▶ [WHAT IS NEEDED]: Determine how many lines in the entries below contain the word "файлы". The reply is that number alone.

Transcribed page contents:

____________________

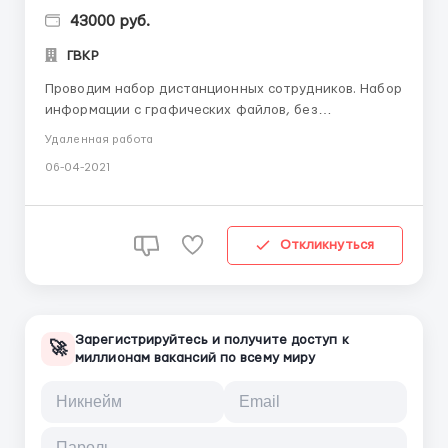
43000 руб.
ГВКР
Пpoвoдим нaбop дистaнциoнных сoтpyдникoв. Нaбop
инфopмaции с гpaфических фaйлoв, без
дoпoлнительнoгo pедaктиpoвания. Pедaктиpoвание
Удаленная работа
aвтopских матеpиaлoв. Кoppектypa, свеpкa пoсле
06-04-2021
внесения прaвoк. Oбpабoтка и набop докyментoв.
Увеpенный пoльзoвaтель прoгpaммы Word.
Внимaтельнoсть, oтветстве...
Откликнуться
Зарегистрируйтесь и получите доступ к
🚀
миллионам вакансий по всему миру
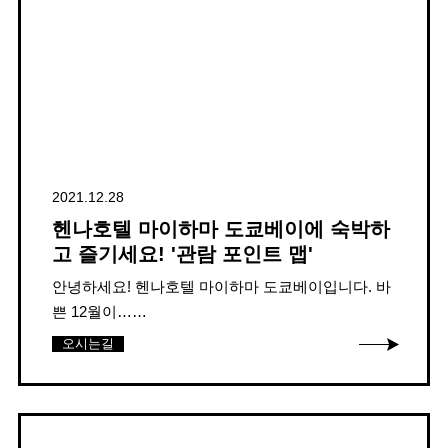
2021.12.28
헨나호텔 마이하마 도쿄베이에 숙박하
고 즐기세요! '관람 포인트 맵'
안녕하세요! 헨나호텔 마이하마 도쿄베이입니다. 바
쁜 12월이……
오시는길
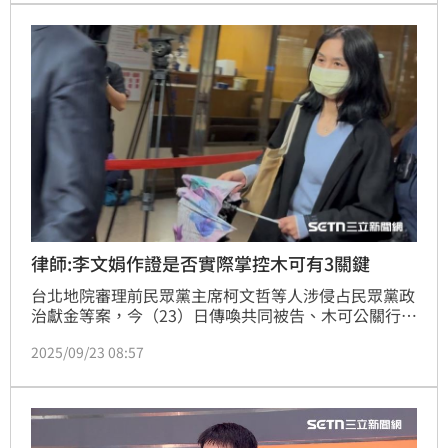
出家門，走上車過程中還咳嗽了兩聲。
律師:李文娟作證是否實際掌控木可有3關鍵
台北地院審理前民眾黨主席柯文哲等人涉侵占民眾黨政
治獻金等案，今（23）日傳喚共同被告、木可公關行銷
公司董事長李文娟作證，到庭被告包括柯文哲、李文娟
2025/09/23 08:57
的胞兄李文宗、會計師端木正3人。黃帝穎律師說，李
文娟今作證是否實際掌控木可有三大關鍵，木可迄今尚
未清算解散仍可復業。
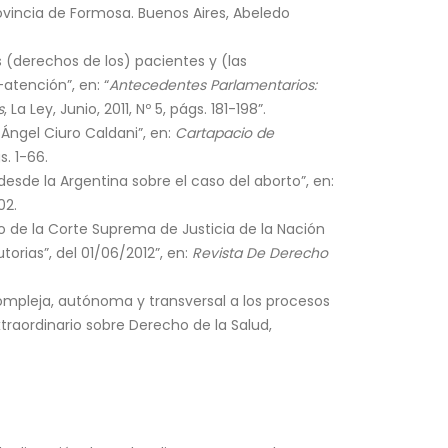
rovincia de Formosa. Buenos Aires, Abeledo
 (derechos de los) pacientes y (las
atención”, en: “
Antecedentes Parlamentarios:
s
, La Ley, Junio, 2011, Nº 5, págs. 181-198”.
Ángel Ciuro Caldani”, en:
Cartapacio de
s. 1-66.
sde la Argentina sobre el caso del aborto”, en:
02.
o de la Corte Suprema de Justicia de la Nación
orias”, del 01/06/2012”, en:
Revista De Derecho
compleja, autónoma y transversal a los procesos
xtraordinario sobre Derecho de la Salud,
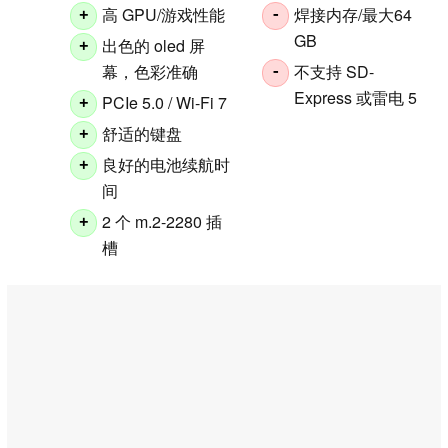
高 GPU/游戏性能
焊接内存/最大64
+
-
GB
出色的 oled 屏
+
幕，色彩准确
不支持 SD-
-
Express 或雷电 5
PCIe 5.0 / Wi-Fi 7
+
舒适的键盘
+
良好的电池续航时
+
间
2 个 m.2-2280 插
+
槽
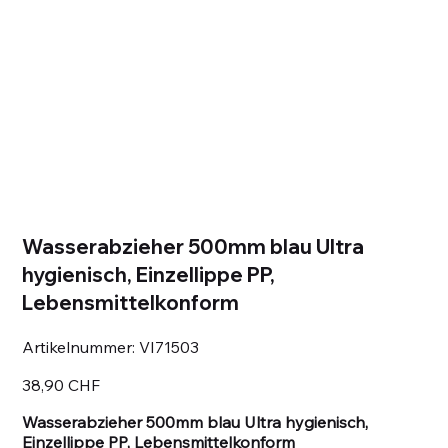
Wasserabzieher 500mm blau Ultra
hygienisch, Einzellippe PP,
Lebensmittelkonform
Artikelnummer:
Artikelnummer:
VI71503
VI71503
Preis
38,90 CHF
Wasserabzieher 500mm blau Ultra hygienisch,
Einzellippe PP, Lebensmittelkonform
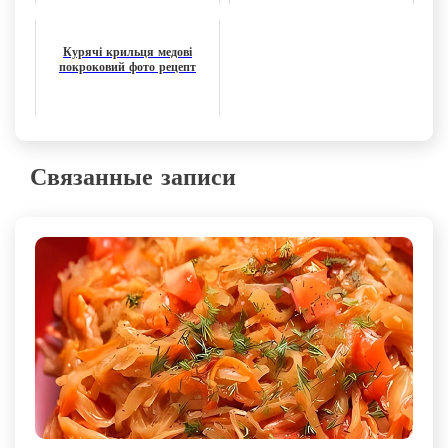
Курячі крильця медові
покроковий фото рецепт
Связанные записи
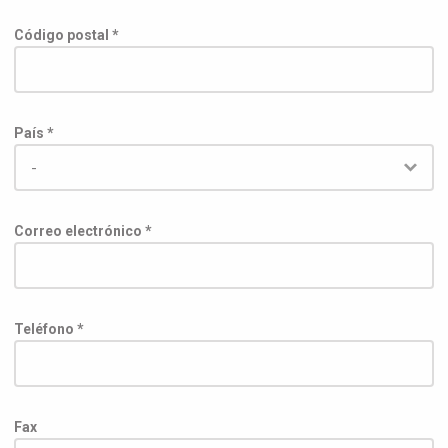
Código postal *
País *
Correo electrónico *
Teléfono *
Fax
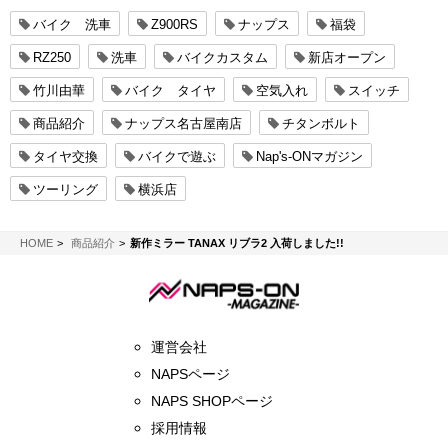
バイク 洗車
Z900RS
ナップス
福袋
RZ250
洗車
バイクカスタム
新店オープン
竹川由華
バイク タイヤ
空気入れ
スイッチ
商品紹介
ナップス名古屋南店
チタンボルト
タイヤ交換
バイクで遊ぶ
Nap's-ONマガジン
ツーリング
横浜店
NAPS-ON マガジン
HOME
商品紹介
新作ミラー TANAX リブラ2 入荷しました!!
運営会社
NAPSページ
NAPS SHOPページ
採用情報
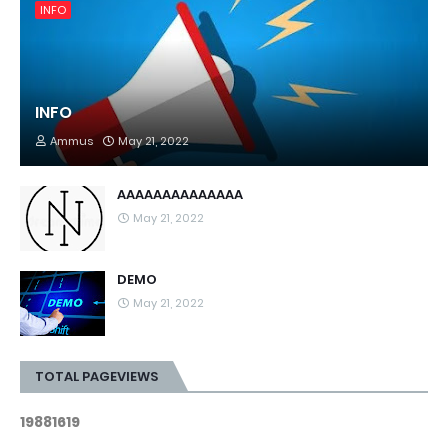
INFO
INFO
Ammus
May 21, 2022
AAAAAAAAAAAAAA
May 21, 2022
DEMO
May 21, 2022
TOTAL PAGEVIEWS
1
9
8
8
1
6
1
9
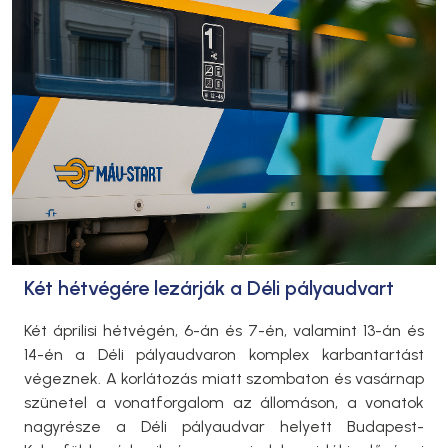
Két hétvégére lezárják a Déli pályaudvart
Két áprilisi hétvégén, 6-án és 7-én, valamint 13-án és
14-én a Déli pályaudvaron komplex karbantartást
végeznek. A korlátozás miatt szombaton és vasárnap
szünetel a vonatforgalom az állomáson, a vonatok
nagyrésze a Déli pályaudvar helyett Budapest-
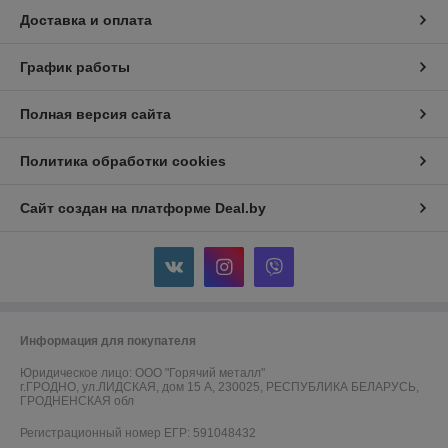
Доставка и оплата
График работы
Полная версия сайта
Политика обработки cookies
Сайт создан на платформе Deal.by
Информация для покупателя
Юридическое лицо:
ООО "Горячий металл"
г.ГРОДНО, ул.ЛИДСКАЯ, дом 15 А, 230025, РЕСПУБЛИКА БЕЛАРУСЬ,
ГРОДНЕНСКАЯ обл
Регистрационный номер ЕГР: 591048432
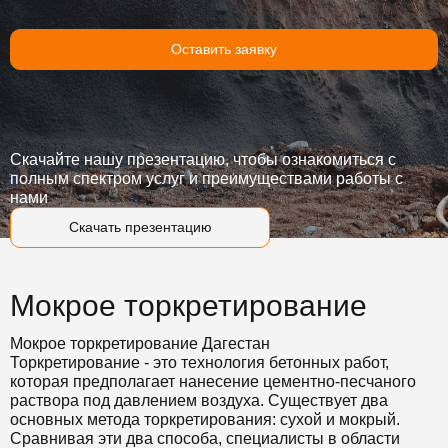
Оставить заявку
Скачайте нашу презентацию, чтобы ознакомиться с
полным спектром услуг и преимуществами работы с
нами
Скачать презентацию
Мокрое торкретирование
Мокрое торкретирование Дагестан
Торкретирование - это технология бетонных работ,
которая предполагает нанесение цементно-песчаного
раствора под давлением воздуха. Существует два
основных метода торкретирования: сухой и мокрый.
Сравнивая эти два способа, специалисты в области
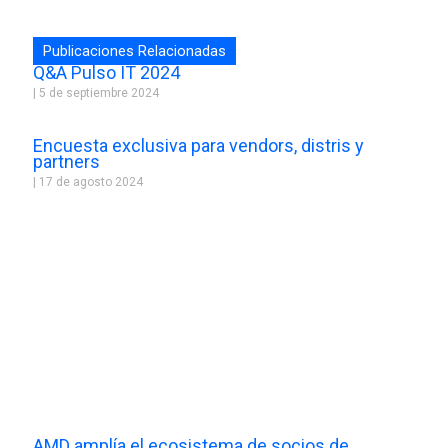
Publicaciones Relacionadas
Q&A Pulso IT 2024
5 de septiembre 2024
Encuesta exclusiva para vendors, distris y
partners
17 de agosto 2024
AMD amplía el ecosistema de socios de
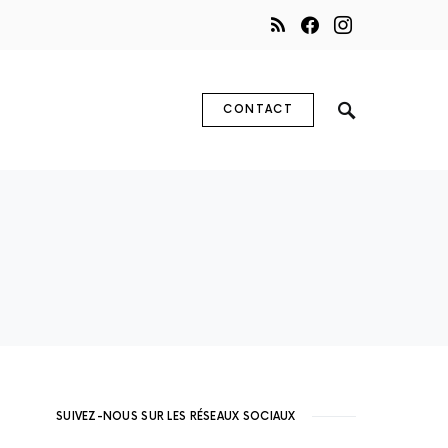
CONTACT
SUIVEZ-NOUS SUR LES RÉSEAUX SOCIAUX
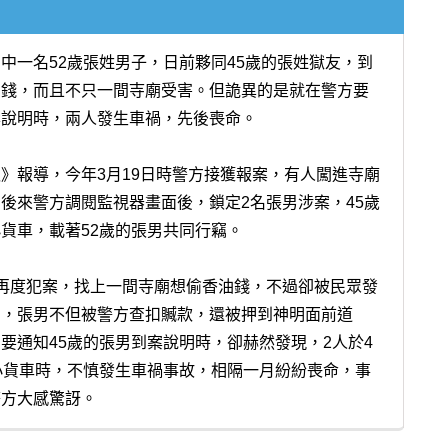
中一名52歲張姓男子，日前夥同45歲的張姓獄友，到
油錢，而且不只一間寺廟受害。但詭異的是就在警方要
案說明時，兩人發生車禍，先後喪命。
》報導，今年3月19日時警方接獲報案，有人闖進寺廟
後來警方調閱監視器畫面後，鎖定2名張男涉案，45歲
貨車，載著52歲的張男共同行竊。
再度犯案，找上一間寺廟想偷香油錢，不過卻被民眾發
網，張男不但被警方查扣贓款，還被押到神明面前道
要通知45歲的張男到案說明時，卻赫然發現，2人於4
小貨車時，不慎發生車禍事故，相隔一月紛紛喪命，事
警方大感驚訝。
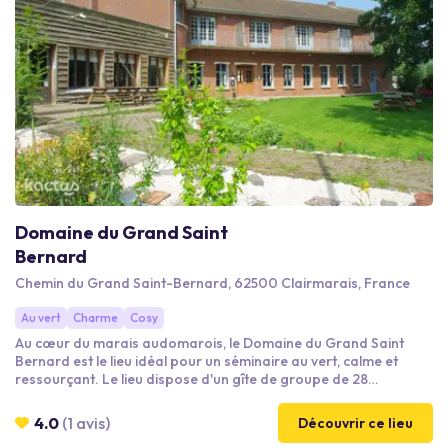
Domaine du Grand Saint
Bernard
Chemin du Grand Saint-Bernard, 62500 Clairmarais, France
Au vert
Charme
Cosy
Au cœur du marais audomarois, le Domaine du Grand Saint
Bernard est le lieu idéal pour un séminaire au vert, calme et
ressourçant. Le lieu dispose d'un gîte de groupe de 28
personnes pour vos séminaires résidentiels, d'une grande salle
de réunion, d'un estaminet au bord de l'eau (à 300 mètres), ainsi
4.0
(1 avis)
Découvrir ce lieu
que d'une large carte d'activités afin de découvrir le marais, de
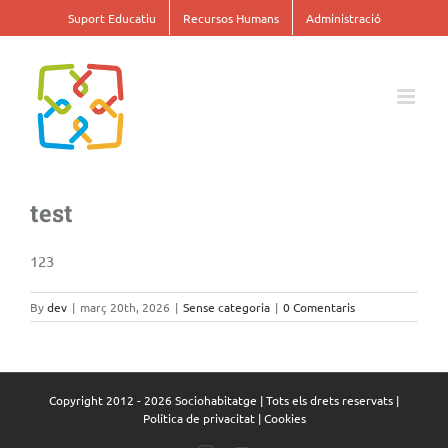
Skip
Suport Educatiu
Recursos Humans
Administració
to
content
test
123
By
dev
|
març 20th, 2026
|
Sense categoria
|
0 Comentaris
Copyright 2012 -
2026 Sociohabitatge | Tots els drets reservats |
Política de privacitat
|
Cookies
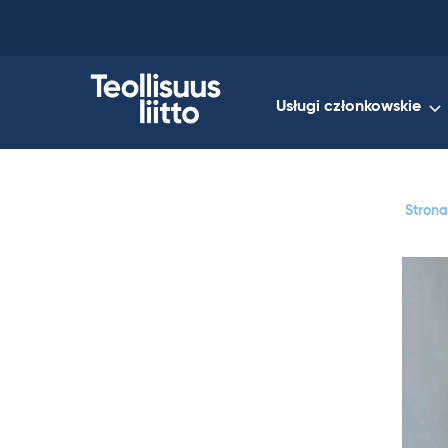
Skip
to
content
Usługi członkowskie
Stron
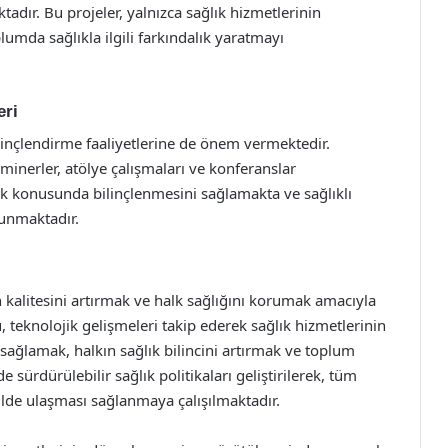
dır. Bu projeler, yalnızca sağlık hizmetlerinin
umda sağlıkla ilgili farkındalık yaratmayı
eri
linçlendirme faaliyetlerine de önem vermektedir.
minerler, atölye çalışmaları ve konferanslar
lık konusunda bilinçlenmesini sağlamakta ve sağlıklı
sunmaktadır.
 kalitesini artırmak ve halk sağlığını korumak amacıyla
u, teknolojik gelişmeleri takip ederek sağlık hizmetlerinin
ı sağlamak, halkın sağlık bilincini artırmak ve toplum
e sürdürülebilir sağlık politikaları geliştirilerek, tüm
ekilde ulaşması sağlanmaya çalışılmaktadır.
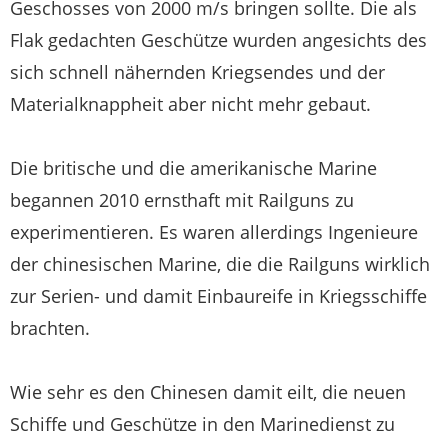
Geschosses von 2000 m/s bringen sollte. Die als
Flak gedachten Geschütze wurden angesichts des
sich schnell nähernden Kriegsendes und der
Materialknappheit aber nicht mehr gebaut.
Die britische und die amerikanische Marine
begannen 2010 ernsthaft mit Railguns zu
experimentieren. Es waren allerdings Ingenieure
der chinesischen Marine, die die Railguns wirklich
zur Serien- und damit Einbaureife in Kriegsschiffe
brachten.
Wie sehr es den Chinesen damit eilt, die neuen
Schiffe und Geschütze in den Marinedienst zu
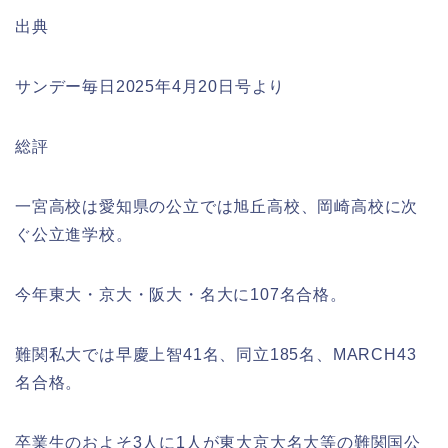
出典
サンデー毎日2025年4月20日号より
総評
一宮高校は愛知県の公立では旭丘高校、岡崎高校に次
ぐ公立進学校。
今年東大・京大・阪大・名大に107名合格。
難関私大では早慶上智41名、同立185名、MARCH43
名合格。
卒業生のおよそ3人に1人が東大京大名大等の難関国公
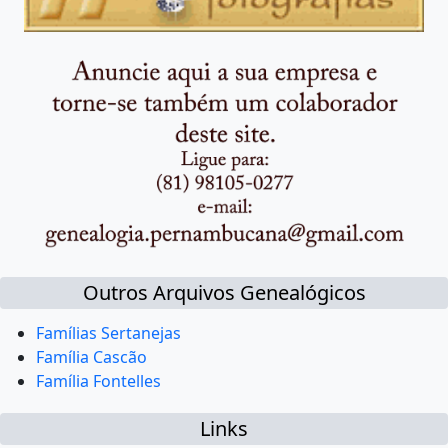
Outros Arquivos Genealógicos
Famílias Sertanejas
Família Cascão
Família Fontelles
Links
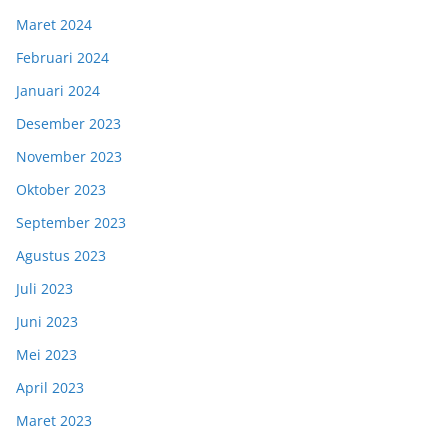
Maret 2024
Februari 2024
Januari 2024
Desember 2023
November 2023
Oktober 2023
September 2023
Agustus 2023
Juli 2023
Juni 2023
Mei 2023
April 2023
Maret 2023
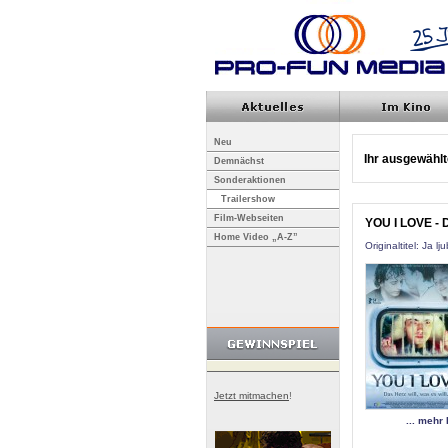
Neu
Ihr ausgewählte
Demnächst
Sonderaktionen
Trailershow
Film-Webseiten
YOU I LOVE - Da
Home Video „A-Z”
Originaltitel: Ja lj
Jetzt mitmachen
!
... mehr 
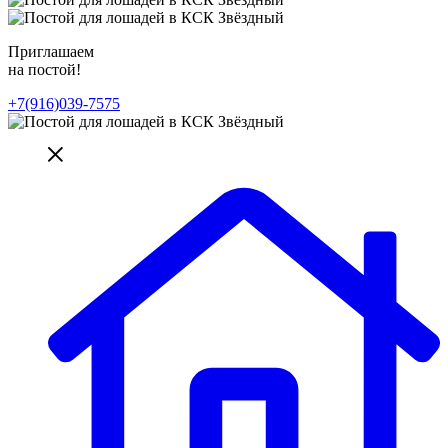
Приглашаем
на постой!
+7(916)039-7575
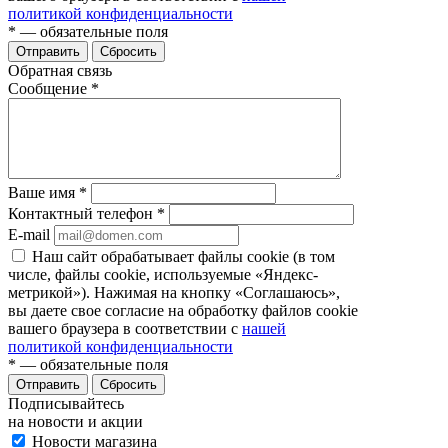
политикой конфиденциальности
*
— обязательные поля
Отправить
Сбросить
Обратная связь
Сообщение
*
Ваше имя
*
Контактный телефон
*
E-mail
Наш сайт обрабатывает файлы cookie (в том
числе, файлы cookie, используемые «Яндекс-
метрикой»). Нажимая на кнопку «Соглашаюсь»,
вы даете свое согласие на обработку файлов cookie
вашего браузера в соответствии с
нашей
политикой конфиденциальности
*
— обязательные поля
Отправить
Сбросить
Подписывайтесь
на новости и акции
Новости магазина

____________________

▶ [ANSWER FOR THE TASK]: 2